Vous avez certainement écouté avec beaucoup d’attention les propos de Serge Magdeleine, Directeur Général de LCL, dans la vidéo ACT 2028, postée sur l’intranet de LCL (capture d’écran ci-dessous).

Nous décryptons, pour vous, l’intégration du plan » Energies 2020 » de LCL dans le PMT de Crédit Agricole SA.
Le groupe Crédit Agricole veut changer de dimension d’ici 2028. Avec son nouveau plan stratégique baptisé « ACT 2028 » — pour Accélération, Cohésion et Transformation — la maison mère affiche des ambitions élevées : plus de 60 millions de clients, 60 % des revenus réalisés hors de France et un résultat net supérieur à 8,5 milliards d’euros à horizon 2028.
Dans cette stratégie, LCL occupe une place centrale. Le groupe veut renforcer la complémentarité entre les Caisses régionales, LCL et BforBank afin de mieux résister à la concurrence des néobanques et des acteurs digitaux. LCL devra donc poursuivre sa transformation et la segmentation de sa clientèle.
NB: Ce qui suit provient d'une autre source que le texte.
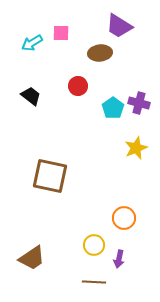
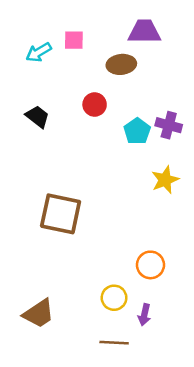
purple trapezoid: (119, 26) -> (144, 32), turned 148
Concrètement, cela signifie une accélération sur plusieurs fronts.
D’abord, la banque devra monter en gamme sur les clientèles patrimoniales et à forte valeur ajoutée. Le rachat du groupe Milleis, finalisé en 2026, illustre clairement cette orientation. Avec ses 64 000 familles clientes et ses 13 milliards d’euros d’encours, Milleis doit permettre à LCL de renforcer sa présence dans la banque privée et la gestion de patrimoine.
Ensuite, ACT 2028 prévoit une transformation profonde des outils et des méthodes de travail. Crédit Agricole annonce la mutualisation de nombreuses plateformes au niveau du groupe, notamment dans la conformité, la gestion des données et l’intelligence artificielle. Les solutions d’IA développées dans certaines entités seront progressivement partagées à grande échelle.
Pour LCL, cela doit permettre d’améliorer la rentabilité, d’automatiser certaines tâches et de réduire les coûts opérationnels. Le groupe évoque explicitement « l’automatisation front-to-back » et l’usage accru de l’IA pour optimiser l’efficacité opérationnelle.
Mais derrière les annonces stratégiques, les conséquences concrètes pour les salariés restent nombreuses.
Le SNB/CFE-CGC considère que plusieurs points de vigilance devront être au cœur du dialogue social chez LCL.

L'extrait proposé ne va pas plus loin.